It was on 19 September 1946 that crowds of people came to see Churchill, whom they regarded as the saviour of Europe in its darkest hour. It was in these early times after the end of the Second World War that Switzerland’s reputation was somewhat tainted by the close trading and financial links it had had with Nazi Germany. It was thought Churchill’s visit might be a way for Switzerland to distance itself from this impression and benefit from the English statesman’s aura.
Churchill had in fact been in Switzerland since the 23 August that year, enjoying a spot of painting on the shores of Lake Geneva. While there, he was inundated with letters and presents from grateful Swiss. These included, as one would imagine, not only boxes of cigars and crates of champagne, but also sweetmeats from local patissiers, chocolate, jams, edelweiss, a fishing rod, Emmentaler cheese, along with instructions on how to keep it, keyrings, silver ashtrays and much more. It was good that Churchill’s host on the occasion, Winterthur painting teacher Charles Montag, had hired a Swissair plane for the outward and return journey.
There was some concern on the part of the government of the day with regard to what Churchill might say on this occasion, but, as the speech was to be given within the university building, and not publicly, so to speak, the Federal Council decided not to intervene in any way. Montag had thought the occasion would be a good one on which to have Churchill awarded an honorary doctorate, especially knowing how the former prime minister loved such titles. However, as it became apparent there was some objection on the part of some members of the university rectorate to award him one, it did not go ahead. However, he was presented with an honorary diploma, albeit in Latin, a subject Churchill hated at school.
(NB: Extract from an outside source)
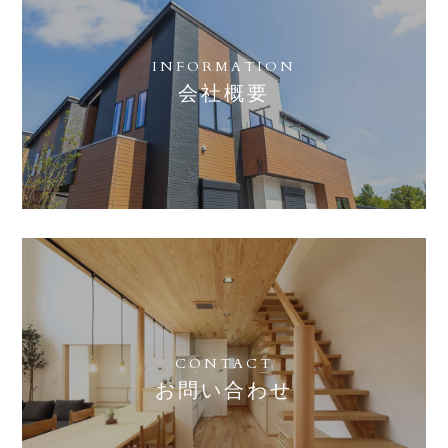
INFORMATION
会社概要
CONTACT
お問い合わせ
Last Saturday, 10 September, the Neue Zürcher Zeitung devoted two pages to this historic event, mentioning how many people, tens of thousands of them, lined the streets to see Churchill on a tour through the city, with flowers thrown onto the former leader’s open limousine. Details of the precise route were given, setting off from the university via Bellevue and Bürkliplatz before proceeding north up Bahnhofstrasse and then going over Bahnhofsbrücke before heading south down to Limmatquai and taking the Münsterbrücke to Münsterplatz. It was here that young men had even climbed onto nearby roofs to catch a glimpse of him as he drew up for a formal lunch at the Zunfthaus zur Meise guildhall.
The article also mentioned how subsequent Zurich doctor Jürg Mann, then only 11 years old, had waited with his father and brother to see the great man leave the rear entrance of the Grand Hotel Dolder and was even able to shake hands with him. “We just came to say thank you for everything,” said the boy’s father.
Photographer André Melchior from Uitikon-Waldegg recalled seeing Churchill arrive at the town hall. “He was visibly moved (by the reception he received) and elegantly raised his hat in acknowledgement. Then, when he came out, there was this deafening ovation, to which he responded with his inimitable victory sign, before lighting another cigar and continuing on his way,” he recalled.
There is no admission fee for the colloquium at Zurich University tonight, though charges apply at the events on the Münsterhof next weekend.